If remailers are going to be useful, they _have_ to be public.  People 
have to know how to reach them in order to use them.  The real task, it 
seems to me, is to justify anonymous mail to the Internet public, so 
that people will not support these shutdowns, and, even better, so that 
people will routinely use encryption and even remailing when they 
communicate.  Eric Hughes made the point here some time back that we 
should aim for a society where sending non-encrypted remail is 
considered rather eccentric: "What?  You send your mail _exposed_?  You 
don't mind if everyone reads it?"  In the same way, sending mail in 
such a way that everyone can see who you are communicating with, and 
that everyone you send to can see your true address automatically, 
could become equally unusual.
One other point I'd make regards the use of pseudonyms for replying.  
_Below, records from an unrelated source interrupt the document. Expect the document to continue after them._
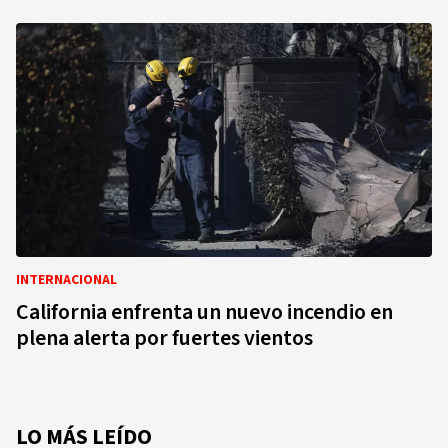
INTERNACIONAL
California enfrenta un nuevo incendio en
plena alerta por fuertes vientos
LO MÁS LEÍDO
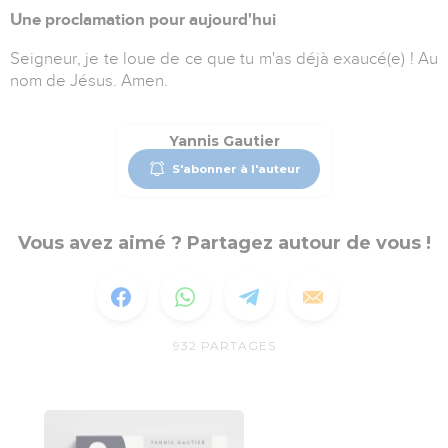
Une proclamation pour aujourd'hui
Seigneur, je te loue de ce que tu m'as déjà exaucé(e) ! Au
nom de Jésus. Amen.
Yannis Gautier
S'abonner à l'auteur
Vous avez aimé ? Partagez autour de vous !
932
PARTAGES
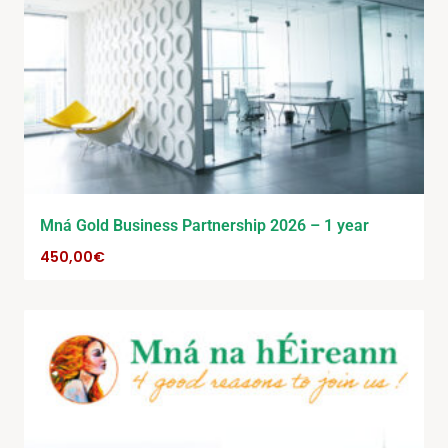
Mná Gold Business Partnership 2026 – 1 year
450,00
€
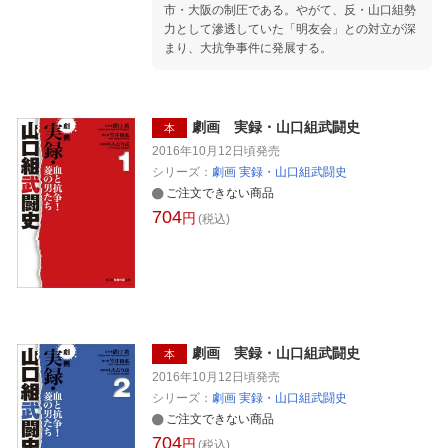
市・大阪の制圧である。やがて、反・山口組勢
力として滲透していた「明友会」との対立が深
まり、大抗争事件に発展する。
劇画 実録・山口組武闘史
本
2016年10月12日頃
発売
シリーズ：
劇画 実録・山口組武闘史
ご注文できない商品
704
円
(税込)
劇画 実録・山口組武闘史
本
2016年10月12日頃
発売
シリーズ：
劇画 実録・山口組武闘史
ご注文できない商品
704
円
(税込)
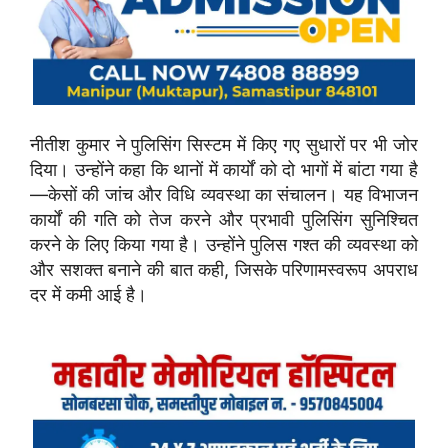
नीतीश कुमार ने पुलिसिंग सिस्टम में किए गए सुधारों पर भी जोर
दिया। उन्होंने कहा कि थानों में कार्यों को दो भागों में बांटा गया है
—केसों की जांच और विधि व्यवस्था का संचालन। यह विभाजन
कार्यों की गति को तेज करने और प्रभावी पुलिसिंग सुनिश्चित
करने के लिए किया गया है। उन्होंने पुलिस गश्त की व्यवस्था को
और सशक्त बनाने की बात कही, जिसके परिणामस्वरूप अपराध
दर में कमी आई है।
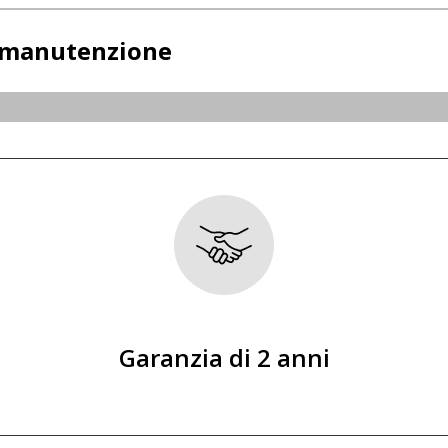
e manutenzione
Garanzia di 2 anni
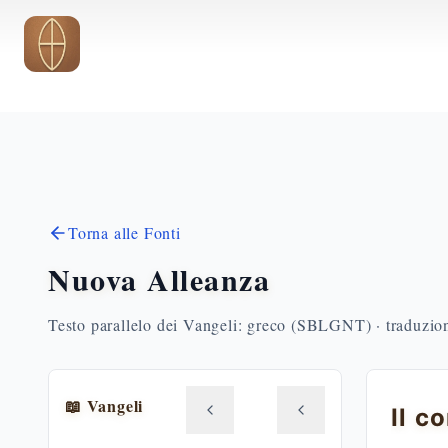
Vai al contenuto principale
Torna alle Fonti
Nuova Alleanza
Testo parallelo dei Vangeli: greco (SBLGNT) · traduzione
📖 Vangeli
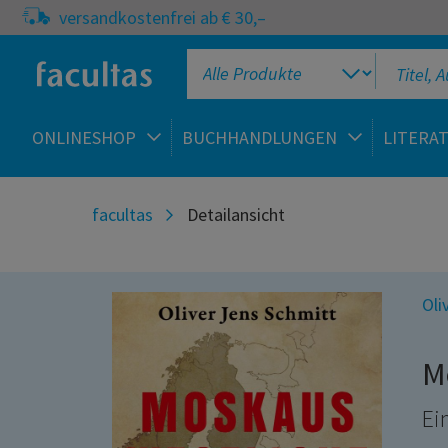
versandkostenfrei ab € 30,–
ONLINESHOP
BUCHHANDLUNGEN
LITERA
facultas
Detailansicht
Oli
M
Ei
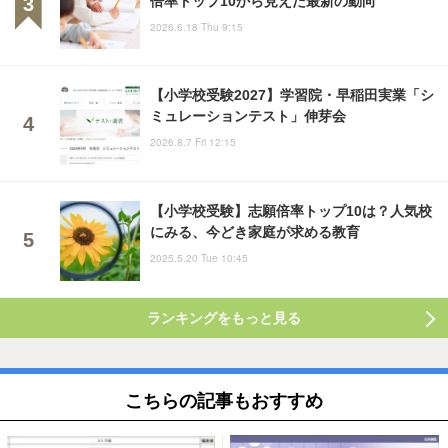
倍率トップ10から見えた最新の動向
2026.6.18 Thu 9:15
【小学校受験2027】学習院・早稲田実業「シ
ミュレーションテスト」伸芽会
2026.8.7 Fri 12:15
【小学校受験】志願倍率トップ10は？人気校
にみる、今どき家庭が求める教育
2025.5.20 Tue 10:45
ランキングをもっと見る
こちらの記事もおすすめ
The Pax service created a pseudonym for each person who used the 
service which was put into the "From:" line of outgoing mail.  Then 
people could reply to that pseudonym and it would go back to the 
original sender.
The problem with this approach, as far as spreading remailers, is that 
you have to have privileges on your machine in order to create new user 
ID's.  An individual user who doesn't own or run a machine is generally 
not able to create such pseudonyms.  This means that the number of 
people who can run remailers which use such features is much smaller 
than the number who can run the simpler Cypherpunks remailers in their 
current versions.
The Cypherpunks remailers do allow for anonymous return addresses, but 
they are quite cumbersome to use, not automatic like the Pax type.  But 
they do have the advantage that anyone who has access to Unix, PGP and 
Perl can run them.  This is probably a much larger population.